Les entreprises déclarant une baisse de leur chiffre d’affaires supérieure à 40% (4éme trimestre 2020 par rapport au 4éme trimestre 2019)) représentent 11% de l’emploi ; elles ont reçu 67% des subventions versées à fin septembre, alors que les entreprises déclarant une hausse de leur chiffre d’affaires représentent 47% de l’emploi et 10% des subventions reçues d’octobre 2020 à mars 2021.  

 

-59% des entreprises auraient connu une baisse de leur EBE en 2020. 20% des entreprises auraient subi une baisse de l’EBE supérieure à 25 points de valeur ajoutée avant crise, contre 33% en l’absence de dispositifs, soit une réduction de 13 points.

Quel que soit le secteur, les 20% des entreprises les plus touchées apparaissent comme celles ayant le plus bénéficié des dispositifs de soutien.

 

Le non-recours aux dispositifs semble majoritairement le fait d’entreprises sans salarié, n’ayant pas été affectées par la crise, ou en très bonne santé économique ou financière.

 

-Le non-recours entre mars 2020 et mars 2021 est de 46% pour les entreprises sans salarié et vs 11% pour les entreprises entre 10 et 250 salariés. Il est inversement proportionnel à l’intensité du choc économique. 

 

-On peut supposer que le non-recours est « volontaire » pour les entreprises les plus rentables, alors qu’il est « subi » pour les entreprises les moins rentables, mais le non-recours « volontaire » semble dominer. Les entreprises ayant connu une augmentation de leur chiffre d’affaires au 2éme trimestre 2020, ou figurant avant la crise dans le quart des  entreprises ayant la meilleure rentabilité ou la meilleure situation de liquidité, représentent un peu plus des 2/3 du non-recours, alors que les entreprises défaillantes ou repérées comme « zombies » ne représentent respectivement que 2 et 3%, le reste étant inexpliqué par les variables disponibles.

 

Le secteur des HCR se distingue, avec seulement la moitié du non-recours pouvant être identifié comme « volontaire », alors que les entreprises « zombies » et défaillantes représentent 9 et 8% du non-recours.

 

Pour 54% le non recours s’explique par le fait que l’activité de leur entreprise a été peu ou pas affectée par la crise et 11% car elles ne souhaitaient pas être dépendantes des aides de l’État. 

⇒ Les entreprises interrogées jugent les dispositifs utiles et confirment que le non-recours est majoritairement volontaire.

81% des 600 entreprises interrogées ont bénéficié d’au moins une aide (90% des PME), l’enquête excluant les entreprises sans salariés.

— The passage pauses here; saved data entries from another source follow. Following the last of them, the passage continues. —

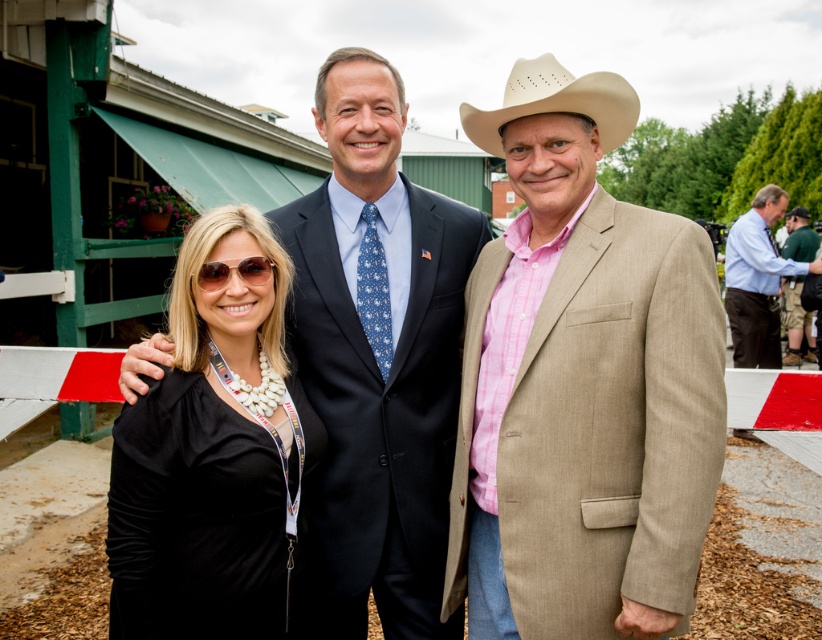 Question: Can you confirm if black velvet dress at left is positioned below blue shirt at center?

Choices:
 (A) yes
 (B) no

Answer: (A)

Question: Which of the following is the closest to the observer?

Le PGE et le fonds de solidarité, le report de cotisation sociale et le report de charges fiscales ont été utilisés par respectivement 37, 27, 25 et 27% des entreprises interrogées.

 

-Les aides ont joué un rôle clé pour faire face à la crise : utiles pour 84% dont très utiles pour 31%. Ce dispositif a été un élément clé pour faire face à la crise pour 52% des entreprises bénéficiaires de l’activité partielle, 52% des bénéficiaires du fonds de solidarité et 50% des bénéficiaires du PGE.

 

-Les dirigeants d’entreprise jugent que les démarches ont été relativement fluides et le montant des aides suffisant : 67% des bénéficiaires estiment que la mobilisation des dispositifs était facile, 77% les montants suffisants pour couvrir leurs besoins et 84% les délais de paiement raisonnables.

 

-Les entreprises en non-recours, considérées comme « non volontaire » (1/3 des non-recours) sont 13% à déclarer qu’elles ne réunissaient pas les conditions pour y avoir recours, 11% que les dispositifs leur ont été refusés pour des raisons qui lui paraissent injustes  et 8% parce que les démarches étaient trop complexes.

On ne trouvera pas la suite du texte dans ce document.